It all comes down to service

The restaurant industry wrings its hands a bit when talking about automation and technology. We are a business built on hospitality. On humans. On feeding our human guests the fuel they need not only to survive, but also to arguably make life worth living.

What are we serving — especially in the full-service space — if we aren’t serving friendly service with a smile?

This tension isn’t new in restaurants. I flipped through the NRN archives from 1971 and quickly found an magazine editorial defending the “self-service” trend. Self-service, in that case, was using things like the salad bar, the fondue menu and the build your own dessert.

“The smartest operators, however, are going a step further. They are saying to themselves ‘Sure these devices allow me to cut my labor and maybe speed turnover. But they also allow me, if I seize the opportunity, to become more proficient in those services that I must still provide. To do a better job in customer-to-employee relations. To make more solid contact with customers, not less,’” wrote the NRN editors in 1971.

Shortcuts — and technology in modern terms — can free us up to focus on what’s important. I think we can all agree with that. After all, most of us don’t grow our own food.

On NRN.com, you’ll read about the ways casual-dining restaurants are using new tools to compete in a saturated market. Right now the segment has been suffering from its in-betweenness. Not convenient enough and often not as great of an experience as it could be.

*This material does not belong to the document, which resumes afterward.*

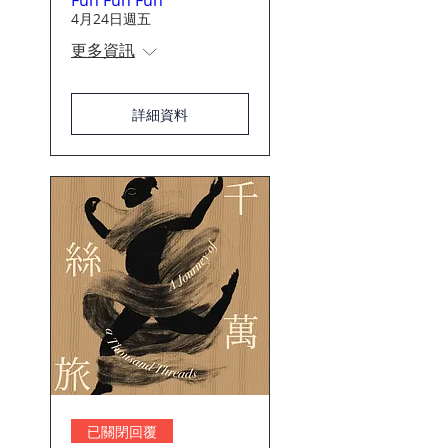
Fun Fun Fun
4月24日週五
更多資訊
詳細資料
已關閉回覆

From the next generation of tablets to third party partners to wait-time apps, this feature by NRN’s newest senior editor Nancy Luna looks at what tools are really moving the needle at full-service restaurants.

“Technology when it helps the guest. Humanity when it’s better for the guest,” said Paul Motenko of Stacked, a restaurant chain that has a build-your-own experience tablet ordering system. 

Shortly before publication I was chatting with a company called Venga that works with reservation systems to make profiles of guests. Using these types of tech partners, restaurants can now make all servers remember what’s important to the guests — where a customer likes to sit or that Joe Schmoe really likes a certain type of wine at a certain price point.

What’s more human than that?

These sorts of products are the tip of the iceberg for restaurants. Technology isn’t just a limited-service thing. It’s a service thing.

Contact Jenna Telesca at [email protected]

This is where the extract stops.